Source records:
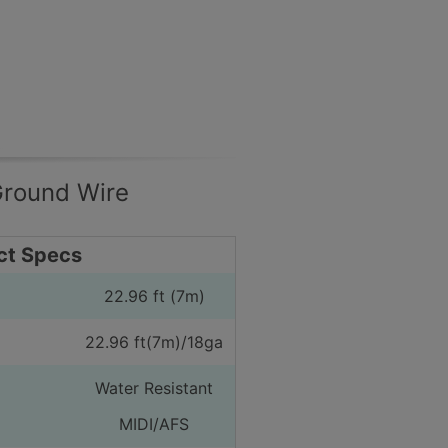
Ground Wire
ct Specs
22.96 ft (7m)
22.96 ft(7m)/18ga
Water Resistant
MIDI/AFS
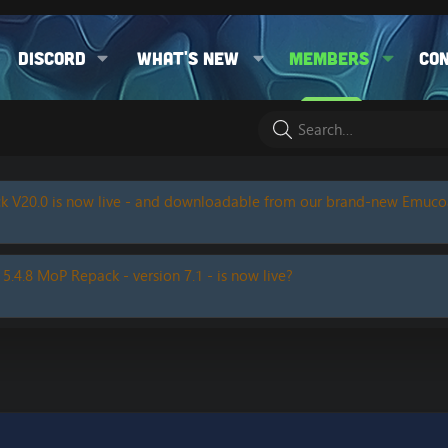
Discord
What's new
Members
Co
k V20.0 is now live - and downloadable from our brand-new Emuc
 5.4.8 MoP Repack - version 7.1 - is now live?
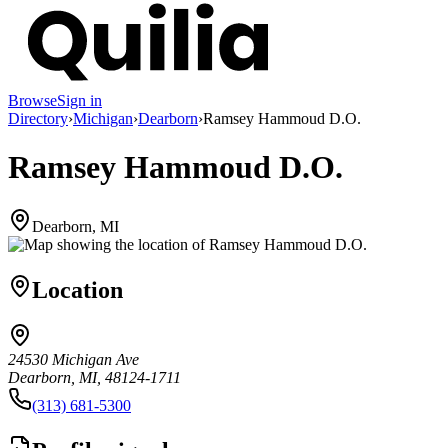
Browse
Sign in
Directory
›
Michigan
›
Dearborn
›
Ramsey Hammoud D.O.
Ramsey Hammoud D.O.
Dearborn, MI
Location
24530 Michigan Ave
Dearborn, MI, 48124-1711
(313) 681-5300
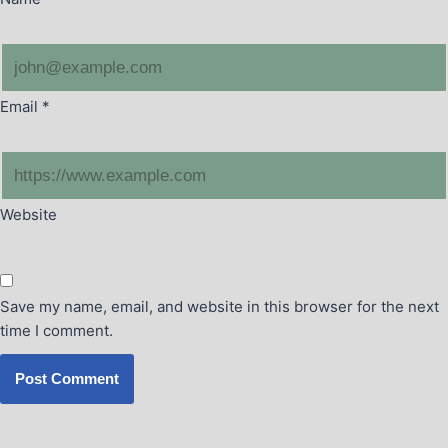
Email
*
Website
Save my name, email, and website in this browser for the next
time I comment.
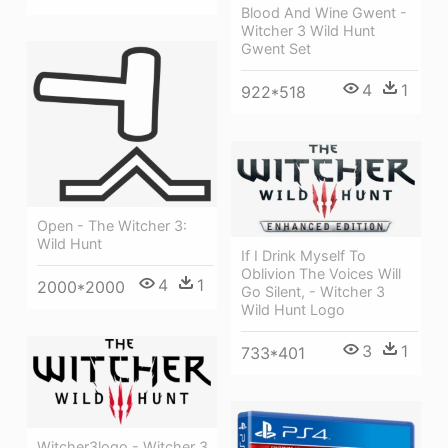
Blood And Wine Gwent -
Witcher 3 Wild Hunt
Gwent Set
4
1
922*518
Open - The Witcher 3:
Wild Hunt
If I Drink Myself To
Oblivion The Voices Will
4
1
2000*2000
Go Silent, - Witcher 3
Wild Hunt Logo
3
1
733*401
Witcher3logo - Witcher 3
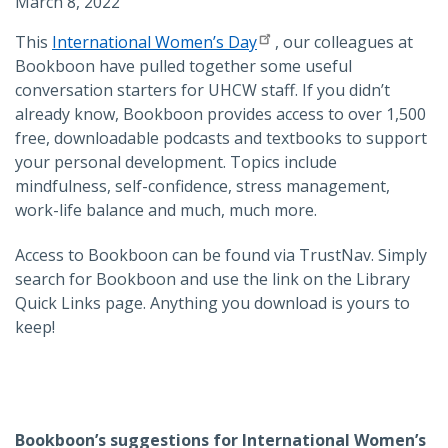
March 8, 2022
This
International Women’s Day
, our colleagues at
Bookboon have pulled together some useful
conversation starters for UHCW staff. If you didn’t
already know, Bookboon provides access to over 1,500
free, downloadable podcasts and textbooks to support
your personal development. Topics include
mindfulness, self-confidence, stress management,
work-life balance and much, much more.
Access to Bookboon can be found via TrustNav. Simply
search for Bookboon and use the link on the Library
Quick Links page. Anything you download is yours to
keep!
Bookboon’s suggestions for International Women’s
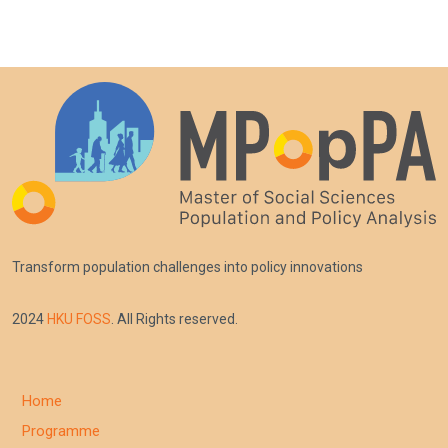
Transform population challenges into policy innovations
2024
HKU FOSS
. All Rights reserved.
Home
Programme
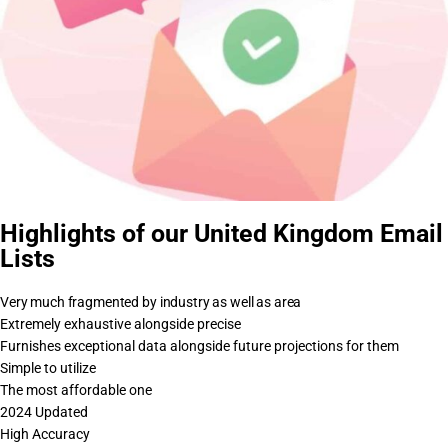
Highlights of our United Kingdom Email
Lists
Very much fragmented by industry as well as area
Extremely exhaustive alongside precise
Furnishes exceptional data alongside future projections for them
Simple to utilize
The most affordable one
2024 Updated
High Accuracy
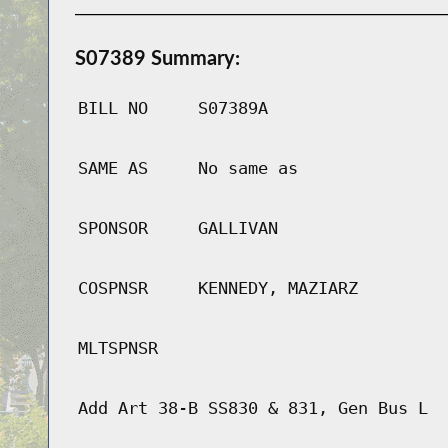
S07389 Summary:
BILL NO
S07389A
SAME AS
No same as
SPONSOR
GALLIVAN
COSPNSR
KENNEDY, MAZIARZ
MLTSPNSR
Add Art 38-B SS830 & 831, Gen Bus L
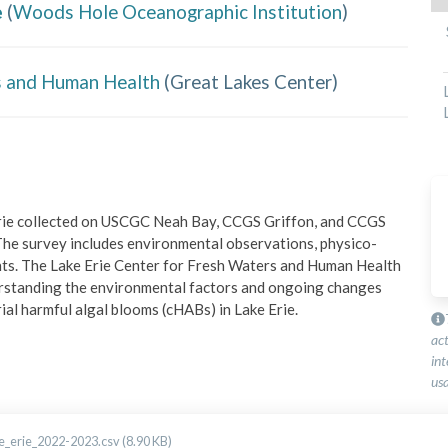
e
(
Woods Hole Oceanographic Institution
)
rs and Human Health
(
Great Lakes Center
)
Erie collected on USCGC Neah Bay, CCGS Griffon, and CCGS 
e survey includes environmental observations, physico-
ents. The Lake Erie Center for Fresh Waters and Human Health 
nderstanding the environmental factors and ongoing changes 
ial harmful algal blooms (cHABs) in Lake Erie.
ac
int
usa
_erie_2022-2023.csv (8.90 KB)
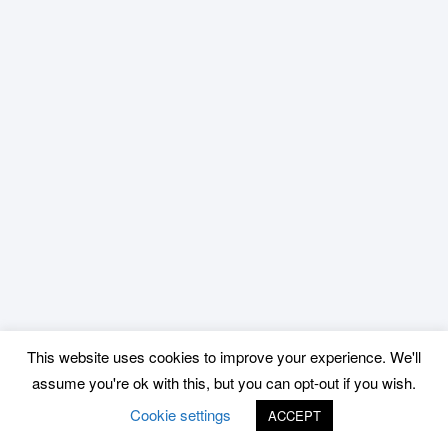
This website uses cookies to improve your experience. We'll
assume you're ok with this, but you can opt-out if you wish.
Cookie settings
ACCEPT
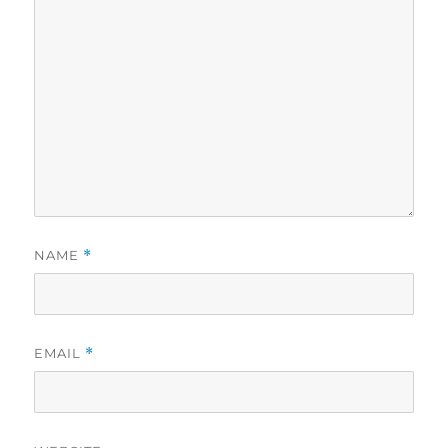
NAME
*
EMAIL
*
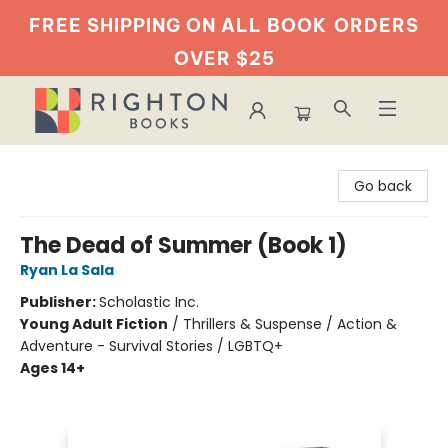
FREE SHIPPING ON ALL BOOK
ORDERS
OVER $25
Righton Books
Go back
The Dead of Summer (Book 1)
Ryan La Sala
Publisher:
Scholastic Inc.
Young Adult Fiction
/
Thrillers & Suspense / Action &
Adventure - Survival Stories / LGBTQ+
Ages 14+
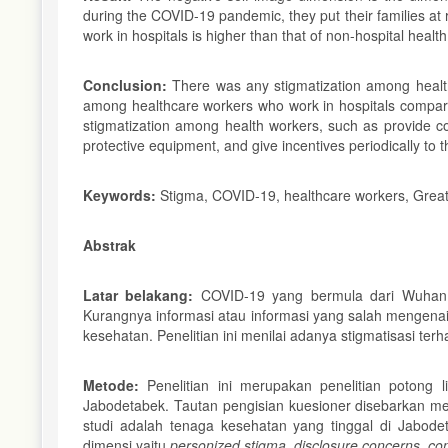
during the COVID-19 pandemic, they put their families at 
work in hospitals is higher than that of non-hospital health
Conclusion:
There was any stigmatization among health
among healthcare workers who work in hospitals compare
stigmatization among health workers, such as provide co
protective equipment, and give incentives periodically to 
Keywords:
Stigma, COVID-19, healthcare workers, Great
Abstrak
Latar belakang:
COVID-19 yang bermula dari Wuhan 
Kurangnya informasi atau informasi yang salah mengen
kesehatan. Penelitian ini menilai adanya stigmatisasi 
Metode:
Penelitian ini merupakan penelitian potong
Jabodetabek. Tautan pengisian kuesioner disebarkan mel
studi adalah tenaga kesehatan yang tinggal di Jabod
dimensi yaitu
personized stigma,
disclosure concerns
,
con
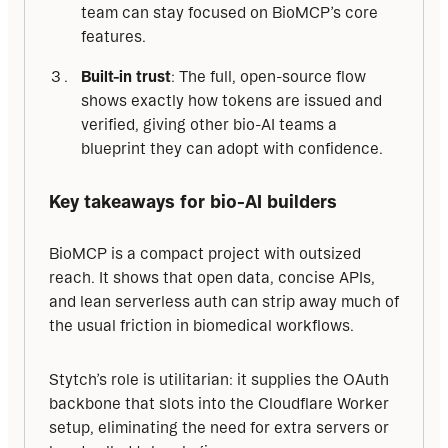
team can stay focused on BioMCP’s core
features.
Built-in trust
: The full, open-source flow
shows exactly how tokens are issued and
verified, giving other bio-AI teams a
blueprint they can adopt with confidence.
Key takeaways for bio-AI builders
BioMCP is a compact project with outsized 
reach. It shows that open data, concise APIs, 
and lean serverless auth can strip away much of 
the usual friction in biomedical workflows.
Stytch’s role is utilitarian: it supplies the OAuth 
backbone that slots into the Cloudflare Worker 
setup, eliminating the need for extra servers or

Prompt: Exclude the pictures, then retype every record exactly.

Result of this exercise:
Ground Wire
ct Specs
22.96 ft (7m)
22.96 ft(7m)/18ga
Water Resistant
MIDI/AFS
Discord
What's new
Members
Co
k V20.0 is now live - and downloadable from our brand-new Emuc
 5.4.8 MoP Repack - version 7.1 - is now live?
Browse
Sign in
Directory
›
Michigan
›
Dearborn
›
Ramsey Hammoud D.O.
Ramsey Hammoud D.O.
Dearborn, MI
Location
24530 Michigan Ave
Dearborn, MI, 48124-1711
(313) 681-5300
Email
*
Website
Save my name, email, and website in this browser for the next
time I comment.
Blood And Wine Gwent -
Witcher 3 Wild Hunt
Gwent Set
4
1
922*518
Open - The Witcher 3:
Wild Hunt
If I Drink Myself To
Oblivion The Voices Will
4
1
2000*2000
Go Silent, - Witcher 3
Wild Hunt Logo
3
1
733*401
Witcher3logo - Witcher 3
March 8, 2022
This
International Women’s Day
, our colleagues at
Bookboon have pulled together some useful
conversation starters for UHCW staff. If you didn’t
already know, Bookboon provides access to over 1,500
free, downloadable podcasts and textbooks to support
your personal development. Topics include
mindfulness, self-confidence, stress management,
work-life balance and much, much more.
Access to Bookboon can be found via TrustNav. Simply
search for Bookboon and use the link on the Library
Quick Links page. Anything you download is yours to
keep!
Bookboon’s suggestions for International Women’s
Transform population challenges into policy innovations
2024
HKU FOSS
. All Rights reserved.
Home
Programme
Highlights of our United Kingdom Email
Lists
Very much fragmented by industry as well as area
Extremely exhaustive alongside precise
Furnishes exceptional data alongside future projections for them
Simple to utilize
The most affordable one
2024 Updated
High Accuracy
S07389 Summary:
BILL NO
S07389A
SAME AS
No same as
SPONSOR
GALLIVAN
COSPNSR
KENNEDY, MAZIARZ
MLTSPNSR
Add Art 38-B SS830 & 831, Gen Bus L
e
(
Woods Hole Oceanographic Institution
)
rs and Human Health
(
Great Lakes Center
)
Erie collected on USCGC Neah Bay, CCGS Griffon, and CCGS 
e survey includes environmental observations, physico-
ents. The Lake Erie Center for Fresh Waters and Human Health 
nderstanding the environmental factors and ongoing changes 
ial harmful algal blooms (cHABs) in Lake Erie.
ac
int
usa
_erie_2022-2023.csv (8.90 KB)
This website uses cookies to improve your experience. We'll
assume you're ok with this, but you can opt-out if you wish.
Cookie settings
ACCEPT
NAME
*
EMAIL
*
FREE SHIPPING ON ALL BOOK
ORDERS
OVER $25
Righton Books
Go back
The Dead of Summer (Book 1)
Ryan La Sala
Publisher:
Scholastic Inc.
Young Adult Fiction
/
Thrillers & Suspense / Action &
Adventure - Survival Stories / LGBTQ+
Ages 14+
during the COVID-19 pandemic, they put their families at 
work in hospitals is higher than that of non-hospital health
Conclusion:
There was any stigmatization among health
among healthcare workers who work in hospitals compare
stigmatization among health workers, such as provide co
protective equipment, and give incentives periodically to 
Keywords:
Stigma, COVID-19, healthcare workers, Great
Abstrak
Latar belakang:
COVID-19 yang bermula dari Wuhan 
Kurangnya informasi atau informasi yang salah mengen
kesehatan. Penelitian ini menilai adanya stigmatisasi 
Metode:
Penelitian ini merupakan penelitian potong
Jabodetabek. Tautan pengisian kuesioner disebarkan mel
studi adalah tenaga kesehatan yang tinggal di Jabod
dimensi yaitu
personized stigma,
disclosure concerns
,
con
team can stay focused on BioMCP’s core
features.
Built-in trust
: The full, open-source flow
shows exactly how tokens are issued and
verified, giving other bio-AI teams a
blueprint they can adopt with confidence.
Key takeaways for bio-AI builders
BioMCP is a compact project with outsized 
reach. It shows that open data, concise APIs, 
and lean serverless auth can strip away much of 
the usual friction in biomedical workflows.
Stytch’s role is utilitarian: it supplies the OAuth 
backbone that slots into the Cloudflare Worker 
setup, eliminating the need for extra servers or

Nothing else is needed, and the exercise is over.